281 U.S. 245
LUCAS, Internal Revenue Com'r,
PILLIOD LUMBER CO.
Argued Jan. 14, 1930.
Decided April 14, 1930.
[281 U.S. 245, 246] The Attorney General and Mr. G. A. Youngquist, Asst. Atty. Gen., for petitioner.
Mr. Henry M. Ward, of Washington, D. C., for respondent.
Mr. Justice McREYNOLDS delivered the opinion of the Court.
Using therefor what is known as 'Form 1013T,' on March 14, 1919, respondent, Pilliod Lumber Company, executed and filed with the collector of internal revenue a tentative return and estimate of corporate income and profits taxes for 1918, signed and sworn to by its president and treasurer. At the same time it remitted $1,000, one-fourth of the estimated taxes, and requested an extension of forty-five days within which to present a final report as required by law.
May 31, 1919, it lodged with the collector another return for 1918, made out upon Form 1120, which contained various statements in respect of gross income, deductions, credits, etc., but was not signed or sworn to by anyone.
In answer to a request from the Commissioner of Internal Revenue, respondent's president and treasurer swore to and filed with him, September 17, 1923, the following affidavit concerning the return of May 31-
The Revenue Act of 1918, c. 18, 40 Stat. 1057, 1081, 1083, provides:
The Revenue Act of 1924, c. 234, 43 Stat. 253, 287, 299, 301, by section 239(a), 26 USCA 991(a), requires corporations to make returns like those prescribed by the Act of 1918. Sec- [281 U.S. 245, 248] tion 277(a), 26 USCA 1057, note, directs that except as provided in section 278 (26 USCA 1058-1062 note), which relates to false or fraudulent returns, and certain subdivisions of section 274 (26 USCA 1048-1057 note) and 279 (26 USCA 1063 note), not presently important, taxes for 1921, and afterwards, shall be assessed within four years after return filed; also that taxes for 1918, etc., shall be assessed within five years after return filed. Section 280 (26 USCA 1064 note) declares: If hereafter the Commissioner determines that any assessment should be made in respect of any income, war-profits, or excess-profits tax imposed by the Revenue Acts of 1916, 1917, 1918, or 1921, the amount which should be assessed (whether as deficiency or as interest, penalty, or other addition to the tax) shall be computed as if this act had not been enacted, but the amount so computed shall be assessed, collected, and paid in the same manner and subject to the same provisions and limitations (including the provisions in case of delinquency in payment after notice and demand) as in the case of the taxes imposed by this title, except as otherwise provided in section 277.

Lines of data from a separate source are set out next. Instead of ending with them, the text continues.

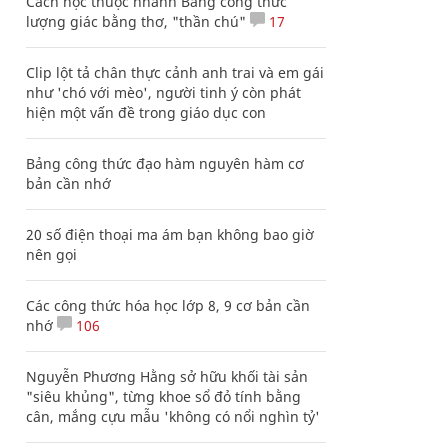
Cách học thuộc nhanh Bảng công thức
lượng giác bằng thơ, "thần chú"
17
Clip lột tả chân thực cảnh anh trai và em gái
như 'chó với mèo', người tinh ý còn phát
hiện một vấn đề trong giáo dục con
Bảng công thức đạo hàm nguyên hàm cơ
bản cần nhớ
20 số điện thoại ma ám bạn không bao giờ
nên gọi
Các công thức hóa học lớp 8, 9 cơ bản cần
nhớ
106
Nguyễn Phương Hằng sở hữu khối tài sản
"siêu khủng", từng khoe sổ đỏ tính bằng
cân, mắng cựu mẫu 'không có nổi nghìn tỷ'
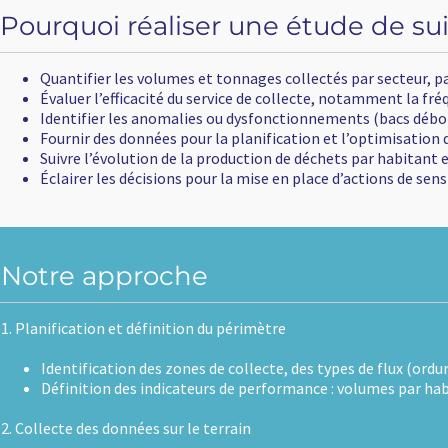
de de suivi de collecte?
tés par secteur, par tournée ou par type de bac (ordures ménagères
, notamment la fréquence, la ponctualité et la couverture des secteu
ements (bacs débordants, collecte manquée, contamination des fl
t l’optimisation des tournées, du matériel et des effectifs.
ets par habitant et les tendances de tri à la source.
 d’actions de sensibilisation ou d’amélioration du service.
ypes de flux (ordures ménagères résiduelles, recyclables, biodéchets
 : volumes par habitant, remplissage moyen des bacs, régularité d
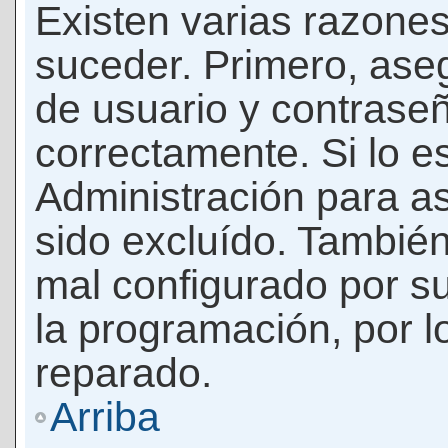
Existen varias razones
suceder. Primero, as
de usuario y contrase
correctamente. Si lo 
Administración para a
sido excluído. También
mal configurado por su
la programación, por l
reparado.
Arriba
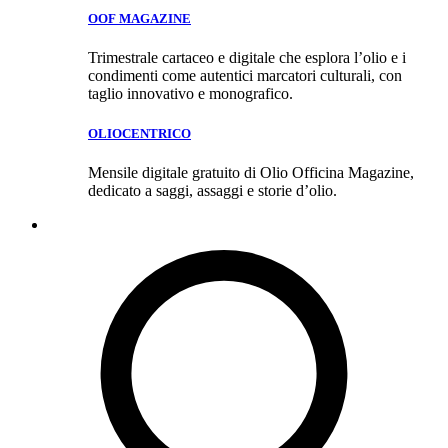
OOF MAGAZINE
Trimestrale cartaceo e digitale che esplora l’olio e i
condimenti come autentici marcatori culturali, con
taglio innovativo e monografico.
OLIOCENTRICO
Mensile digitale gratuito di Olio Officina Magazine,
dedicato a saggi, assaggi e storie d’olio.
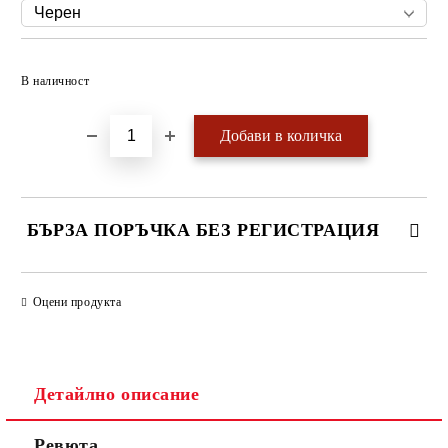
Добави в желани
В наличност
БЪРЗА ПОРЪЧКА БЕЗ РЕГИСТРАЦИЯ
САМО ПОПЪЛНЕТЕ 4 ПОЛЕТА
Оцени продукта
Детайлно описание
Ревюта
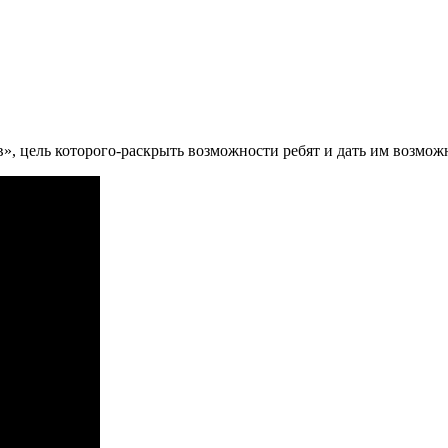
», цель которого-раскрыть возможности ребят и дать им возмож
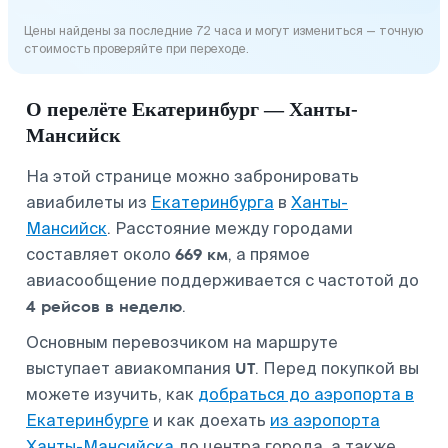
Цены найдены за последние 72 часа и могут измениться — точную
стоимость проверяйте при переходе.
О перелёте Екатеринбург — Ханты-
Мансийск
На этой странице можно забронировать
авиабилеты из
Екатеринбурга
в
Ханты-
Мансийск
. Расстояние между городами
669 км
составляет около
, а прямое
авиасообщение поддерживается с частотой до
4 рейсов в неделю
.
Основным перевозчиком на маршруте
UT
выступает авиакомпания
. Перед покупкой вы
можете изучить, как
добраться до аэропорта в
Екатеринбурге
и как доехать
из аэропорта
Ханты-Мансийска
до центра города, а также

Respondent maintains that the five-year statute of limitations began to run against the claim for 1918 taxes when the tentative return of March 14, 1919, was filed with the collector, or when he received the unverified return, May 31, 1919, and therefore the deficiency assessment of October 23, 1925, was out of time.
The argument based upon the supposed effect of the first or tentative return is the same as that considered and rejected in Florsheim Bros., etc ., v. United States (White, Collector, v. Hood Rubber Co.), 280 U.S. 453 , 50 S. Ct. 215, decided February 24, 1930
That the so-called return of May 31, 1919, unsupported by oath, did not then meet the definite requirements of section 239 is manifest. But, respondent says the defect was cured or became immaterial since the tax officers accepted and held the return for several years, and in 1923 requested and obtained an adequate verification by the proper corporate officers. [281 U.S. 245, 249] Under the established general rule a statute of limitation runs against the United States only when they assent and upon the conditions prescribed. Here assent that the statute might begin to run was conditioned upon the presentation of a return duly sworn to. No officer had power to substitute something else for the thing specified. The return so long as it remained unverified by oath of proper corporate officers did not meet the plain requirements. The necessity for meticulous compliance by the taxpayer with all named conditions in order to secure the benefit of the limitation was distinctly pointed out in Florsheim Bros., etc., v. United States, supra.
The Board of Tax Appeals reached the proper result. The judgment of the court below must be reversed.